For as long as I can remember, each Thanksgiving and winter break, my family has gone skiing in Tahoe. Sitting on the ski lifts, cruising over the white mountains and snow-covered trees, I’ve always daydreamed about jumping off and landing in a soft mound of snow.
However, after one fateful experience in which I fell off the lift — not of my own accord — I have to report that the snow is not as fluffy as it looks.
That fall happened when I was 11 years old. I went skiing with my friend at the Sierra-at-Tahoe ski resort. My friend was nervous to get on the lift, so my mom suggested we all ride together: My friend on the left, my mom in the middle and me and the right.
As we shuffled in front of the incoming lift chair, my friend started shifting to the right, afraid that she would miss the lift. On the right side of the chair, I quickly found myself squeezed against the edge of the seat — so I had to turn my body around 90 degrees just to stay on.

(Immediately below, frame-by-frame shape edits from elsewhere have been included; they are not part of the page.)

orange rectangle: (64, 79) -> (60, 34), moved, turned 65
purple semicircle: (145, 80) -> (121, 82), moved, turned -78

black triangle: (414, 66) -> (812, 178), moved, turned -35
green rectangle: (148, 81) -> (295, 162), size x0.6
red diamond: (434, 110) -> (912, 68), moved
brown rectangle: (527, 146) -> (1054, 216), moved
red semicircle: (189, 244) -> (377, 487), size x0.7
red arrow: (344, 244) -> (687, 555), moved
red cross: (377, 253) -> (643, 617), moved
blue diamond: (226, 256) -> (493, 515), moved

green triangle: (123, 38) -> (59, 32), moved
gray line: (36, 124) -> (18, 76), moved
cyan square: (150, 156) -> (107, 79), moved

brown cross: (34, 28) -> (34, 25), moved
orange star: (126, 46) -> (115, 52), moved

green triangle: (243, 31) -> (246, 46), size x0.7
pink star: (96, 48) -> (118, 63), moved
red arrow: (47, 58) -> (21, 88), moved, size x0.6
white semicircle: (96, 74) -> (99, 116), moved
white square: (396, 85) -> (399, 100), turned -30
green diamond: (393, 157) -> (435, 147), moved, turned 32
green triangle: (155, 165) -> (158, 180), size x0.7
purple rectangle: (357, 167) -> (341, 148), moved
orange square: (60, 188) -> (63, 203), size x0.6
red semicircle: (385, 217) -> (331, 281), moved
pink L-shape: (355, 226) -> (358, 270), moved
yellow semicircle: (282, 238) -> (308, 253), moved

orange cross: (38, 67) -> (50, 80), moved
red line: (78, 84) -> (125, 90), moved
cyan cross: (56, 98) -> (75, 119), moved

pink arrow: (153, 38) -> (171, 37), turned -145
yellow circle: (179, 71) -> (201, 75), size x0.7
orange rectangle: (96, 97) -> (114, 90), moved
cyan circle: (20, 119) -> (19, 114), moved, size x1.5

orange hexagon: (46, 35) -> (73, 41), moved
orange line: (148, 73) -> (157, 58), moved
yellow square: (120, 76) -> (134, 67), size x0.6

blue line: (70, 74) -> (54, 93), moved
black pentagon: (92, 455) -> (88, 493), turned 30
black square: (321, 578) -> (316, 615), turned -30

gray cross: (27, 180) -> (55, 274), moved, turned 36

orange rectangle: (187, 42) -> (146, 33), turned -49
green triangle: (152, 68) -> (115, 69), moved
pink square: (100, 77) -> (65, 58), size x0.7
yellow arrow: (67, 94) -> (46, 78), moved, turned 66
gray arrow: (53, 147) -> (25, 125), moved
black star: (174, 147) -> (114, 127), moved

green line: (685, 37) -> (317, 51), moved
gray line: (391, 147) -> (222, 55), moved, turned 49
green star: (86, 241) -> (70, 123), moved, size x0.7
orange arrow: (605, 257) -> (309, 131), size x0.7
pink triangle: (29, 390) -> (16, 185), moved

Slowly, the lift began to swing forward and off the ramp, lifting us gently from the ground. My skis weighed my feet down, so I started sliding off the chair. Inside my puffy ski gloves, my little fingers clung to the chair railing with an iron grip, refusing to face the embarrassment of falling off in front of everyone.
One of the ski trails was right under us, so when we soared above the groomed snow, my little fingers couldn’t take it anymore. In what felt like slow motion, I slipped from the chair, closing the gap to the ground until I landed in the snow.
We had barely moved forward, so thankfully I wasn’t too far off the ground when I fell. But, my face still stung from the hard impact of the packed trail snow — the lift path wasn’t as soft as I had imagined. Overhead, the lifts stopped moving, and the lift monitor came up to me to see if I was OK.
When he got the OK from me, the lift monitor restarted the lift and as the chairs started climbing up the hill again. I sat helplessly on the ground, watching my mother and my friend drift further and further away from me high above.
For the next 10 minutes or so — although it felt like hours — I stayed on the side of the trail, waiting for them to come back down to me. While I waited, I made some snowballs and cried. (I think I may have had some separation anxiety.)
Interestingly enough, I never blamed the lift for my fall, so I wasn’t scared to ride them again. I’d ridden loads of chair lifts, even trying out the conveyor belt ski lifts, and I’d never had a problem before; the same was true with my mom. So, the only variable left in the equation is my friend.
My conclusion: I vowed never to sit on the same lift with my friend again — and I’ve stood by that.